We're using a special preempt context for HW to preempt into. We don't
want to emit any requests there, but we still need to wrap this context
into a valid GuC work item.
Let's cleanup the functions operating on GuC work items.
We can extract guc_request_add - responsible for adding GuC work item and
ringing the doorbell, and guc_wq_item_append - used by the function
above, not tied to the concept of gem request.
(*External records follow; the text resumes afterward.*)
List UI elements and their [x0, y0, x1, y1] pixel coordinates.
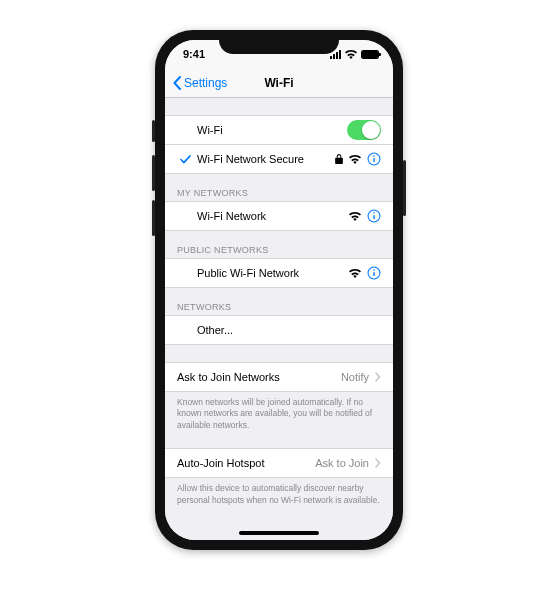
- auto-join-hotspot-footer: Allow this device to automatically disco…: [165, 478, 393, 506]
- auto-join-hotspot-value: Ask to Join: [315, 457, 369, 469]
- wifi-status-icon: [345, 50, 357, 59]
- svg-point-5: [373, 212, 375, 214]
- networks-header: Networks: [165, 288, 393, 316]
- public-network-name: Public Wi-Fi Network: [197, 267, 349, 279]
- my-network-row[interactable]: Wi-Fi Network: [165, 201, 393, 231]
- auto-join-hotspot-label: Auto-Join Hotspot: [177, 457, 315, 469]
- signal-icon: [330, 50, 341, 59]
- ask-to-join-value: Notify: [341, 371, 369, 383]
- svg-rect-1: [373, 158, 374, 162]
- check-icon: [177, 155, 193, 164]
- info-icon[interactable]: [367, 266, 381, 280]
- public-network-row[interactable]: Public Wi-Fi Network: [165, 258, 393, 288]
- info-icon[interactable]: [367, 152, 381, 166]
- svg-point-8: [373, 269, 375, 271]
- auto-join-hotspot-row[interactable]: Auto-Join Hotspot Ask to Join: [165, 448, 393, 478]
- wifi-icon: [349, 155, 361, 164]
- wifi-toggle-label: Wi-Fi: [197, 124, 347, 136]
- svg-rect-7: [373, 272, 374, 276]
- chevron-right-icon: [375, 458, 381, 468]
- content-scroll[interactable]: Wi-Fi Wi-Fi Network Secure: [165, 98, 393, 540]
- lock-icon: [335, 154, 343, 164]
- status-bar: 9:41: [165, 40, 393, 68]
- screen: 9:41 Settings Wi-Fi Wi-Fi: [165, 40, 393, 540]
- back-button[interactable]: Settings: [173, 76, 227, 90]
- svg-point-2: [373, 155, 375, 157]
- my-networks-header: My Networks: [165, 174, 393, 202]
- nav-bar: Settings Wi-Fi: [165, 68, 393, 98]
- back-label: Settings: [184, 76, 227, 90]
- status-time: 9:41: [183, 48, 205, 60]
- wifi-toggle[interactable]: [347, 120, 381, 140]
- other-label: Other...: [197, 324, 381, 336]
- public-networks-header: Public Networks: [165, 231, 393, 259]
- chevron-right-icon: [375, 372, 381, 382]
- home-indicator[interactable]: [239, 531, 319, 535]
- battery-icon: [361, 50, 379, 59]
- info-icon[interactable]: [367, 209, 381, 223]
- ask-to-join-label: Ask to Join Networks: [177, 371, 341, 383]
- connected-network-row[interactable]: Wi-Fi Network Secure: [165, 144, 393, 174]
- other-network-row[interactable]: Other...: [165, 315, 393, 345]
- wifi-toggle-row: Wi-Fi: [165, 115, 393, 145]
- connected-network-name: Wi-Fi Network Secure: [197, 153, 335, 165]
- wifi-icon: [349, 269, 361, 278]
- ask-to-join-row[interactable]: Ask to Join Networks Notify: [165, 362, 393, 392]
- phone-frame: 9:41 Settings Wi-Fi Wi-Fi: [155, 30, 403, 550]
- page-title: Wi-Fi: [264, 76, 293, 90]
- wifi-icon: [349, 212, 361, 221]
- svg-rect-4: [373, 215, 374, 219]
- my-network-name: Wi-Fi Network: [197, 210, 349, 222]
- ask-to-join-footer: Known networks will be joined automatica…: [165, 392, 393, 431]
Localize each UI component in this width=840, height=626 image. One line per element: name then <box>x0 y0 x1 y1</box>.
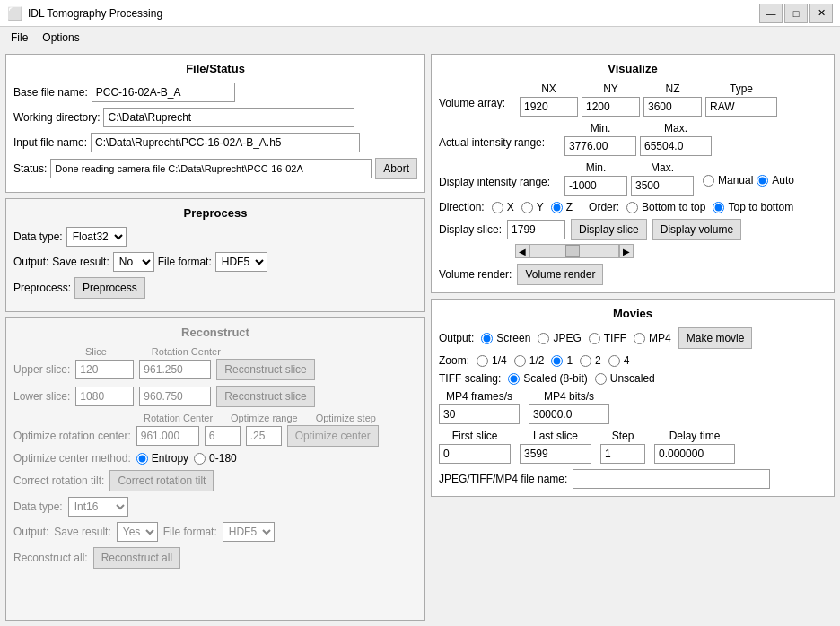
abort-button[interactable]: Abort <box>375 158 417 179</box>
manual-radio-group[interactable]: Manual <box>703 174 753 187</box>
output-label: Output: <box>13 256 48 268</box>
screen-radio[interactable] <box>481 333 493 344</box>
status-input[interactable] <box>50 159 372 178</box>
recon-data-type-select[interactable]: Int16 Float32 <box>68 497 128 517</box>
dir-y-group[interactable]: Y <box>521 201 544 213</box>
entropy-radio-group[interactable]: Entropy <box>136 452 188 465</box>
display-min-input[interactable] <box>564 176 627 196</box>
jpeg-filename-input[interactable] <box>573 469 770 489</box>
ny-input[interactable] <box>582 97 640 117</box>
mp4-bits-input[interactable] <box>529 404 609 424</box>
screen-radio-group[interactable]: Screen <box>481 332 530 344</box>
dir-z-radio[interactable] <box>551 202 563 213</box>
minimize-button[interactable]: — <box>759 4 783 23</box>
display-slice-input[interactable] <box>507 220 565 239</box>
input-file-input[interactable] <box>91 133 360 152</box>
top-to-bottom-radio[interactable] <box>713 202 724 213</box>
zoom-1-radio[interactable] <box>551 355 563 367</box>
save-result-select[interactable]: No Yes <box>113 252 154 272</box>
scaled-radio-group[interactable]: Scaled (8-bit) <box>508 372 587 385</box>
bottom-to-top-group[interactable]: Bottom to top <box>626 201 705 213</box>
dir-x-group[interactable]: X <box>492 201 514 213</box>
range-radio-group[interactable]: 0-180 <box>194 452 237 465</box>
optimize-center-btn[interactable]: Optimize center <box>287 425 379 447</box>
zoom-1-4-radio[interactable] <box>477 355 488 367</box>
upper-reconstruct-btn[interactable]: Reconstruct slice <box>216 359 314 380</box>
file-format-select[interactable]: HDF5 TIFF <box>215 252 267 272</box>
optimize-step-input[interactable] <box>246 426 282 446</box>
last-slice-input[interactable] <box>520 444 591 464</box>
preprocess-button[interactable]: Preprocess <box>74 277 145 299</box>
lower-rotation-input[interactable] <box>139 387 211 406</box>
auto-radio-group[interactable]: Auto <box>757 174 794 187</box>
zoom-4-group[interactable]: 4 <box>608 354 630 367</box>
lower-slice-input[interactable] <box>75 387 134 406</box>
make-movie-btn[interactable]: Make movie <box>678 327 753 349</box>
mp4-radio[interactable] <box>634 333 645 344</box>
scaled-radio[interactable] <box>508 373 520 385</box>
menu-file[interactable]: File <box>4 30 35 46</box>
reconstruct-all-btn[interactable]: Reconstruct all <box>93 547 180 569</box>
actual-intensity-group: Actual intensity range: Min. Max. <box>439 122 827 156</box>
zoom-1-group[interactable]: 1 <box>551 354 573 367</box>
bottom-to-top-radio[interactable] <box>626 202 638 213</box>
top-to-bottom-group[interactable]: Top to bottom <box>713 201 793 213</box>
unscaled-radio-group[interactable]: Unscaled <box>595 372 655 385</box>
upper-rotation-input[interactable] <box>139 360 211 379</box>
unscaled-radio[interactable] <box>595 373 607 385</box>
menu-options[interactable]: Options <box>35 30 86 46</box>
working-dir-input[interactable] <box>103 108 354 127</box>
reconstruct-title: Reconstruct <box>13 326 417 339</box>
display-volume-btn[interactable]: Display volume <box>652 219 741 240</box>
jpeg-label: JPEG <box>553 332 581 344</box>
slider-left-arrow[interactable]: ◀ <box>515 244 529 258</box>
actual-min-input[interactable] <box>564 136 636 156</box>
jpeg-radio-group[interactable]: JPEG <box>538 332 581 344</box>
optimize-rotation-input[interactable] <box>136 426 199 446</box>
zoom-2-group[interactable]: 2 <box>580 354 601 367</box>
tiff-radio[interactable] <box>589 333 600 344</box>
manual-radio[interactable] <box>703 175 714 187</box>
slider-right-arrow[interactable]: ▶ <box>619 244 634 258</box>
display-max-input[interactable] <box>631 176 694 196</box>
mp4-radio-group[interactable]: MP4 <box>634 332 671 344</box>
first-slice-input[interactable] <box>439 444 511 464</box>
tiff-radio-group[interactable]: TIFF <box>589 332 626 344</box>
upper-slice-input[interactable] <box>75 360 134 379</box>
maximize-button[interactable]: □ <box>784 4 808 23</box>
base-file-input[interactable] <box>92 83 235 102</box>
dir-x-radio[interactable] <box>492 202 503 213</box>
step-input[interactable] <box>600 444 645 464</box>
zoom-4-radio[interactable] <box>608 355 620 367</box>
input-file-row: Input file name: <box>13 133 417 152</box>
volume-render-btn[interactable]: Volume render <box>517 264 603 285</box>
nz-input[interactable] <box>643 97 702 117</box>
recon-file-format-label: File format: <box>163 526 217 538</box>
slider-track[interactable] <box>529 244 619 258</box>
dir-y-radio[interactable] <box>521 202 533 213</box>
recon-save-select[interactable]: Yes No <box>117 522 158 542</box>
entropy-radio[interactable] <box>136 453 148 465</box>
delay-input[interactable] <box>654 444 735 464</box>
data-type-select[interactable]: Float32 Int16 Int32 <box>66 227 127 247</box>
lower-reconstruct-btn[interactable]: Reconstruct slice <box>216 386 314 407</box>
zoom-1-2-group[interactable]: 1/2 <box>514 354 545 367</box>
zoom-1-4-group[interactable]: 1/4 <box>477 354 507 367</box>
recon-file-format-select[interactable]: HDF5 TIFF <box>223 522 275 542</box>
auto-radio[interactable] <box>757 175 768 187</box>
jpeg-radio[interactable] <box>538 333 549 344</box>
optimize-range-input[interactable] <box>205 426 241 446</box>
zoom-2-radio[interactable] <box>580 355 591 367</box>
delay-label: Delay time <box>654 430 735 442</box>
display-slice-btn[interactable]: Display slice <box>571 219 647 240</box>
dir-z-group[interactable]: Z <box>551 201 573 213</box>
nx-input[interactable] <box>520 97 578 117</box>
display-min-group: Min. <box>564 161 627 196</box>
range-radio[interactable] <box>194 453 206 465</box>
zoom-1-2-radio[interactable] <box>514 355 526 367</box>
correct-tilt-btn[interactable]: Correct rotation tilt <box>109 470 214 491</box>
close-button[interactable]: ✕ <box>809 4 833 23</box>
actual-max-input[interactable] <box>640 136 712 156</box>
type-input[interactable] <box>705 97 777 117</box>
mp4-frames-input[interactable] <box>439 404 520 424</box>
Signed-off-by: Michał Winiarski <michal.winiarski@intel.com>
Cc: Chris Wilson <chris@chris-wilson.co.uk>
Cc: Jeff McGee <jeff.mcgee@intel.com>
Cc: Michal Wajdeczko <michal.wajdeczko@intel.com>
Cc: Oscar Mateo <oscar.mateo@intel.com>
Reviewed-by: Chris Wilson <chris@chris-wilson.co.uk>
Reviewed-by: Jeff McGee <jeff.mcgee@intel.com>
---
 drivers/gpu/drm/i915/i915_guc_submission.c | 55 ++++++++++++++++--------------
 1 file changed, 30 insertions(+), 25 deletions(-)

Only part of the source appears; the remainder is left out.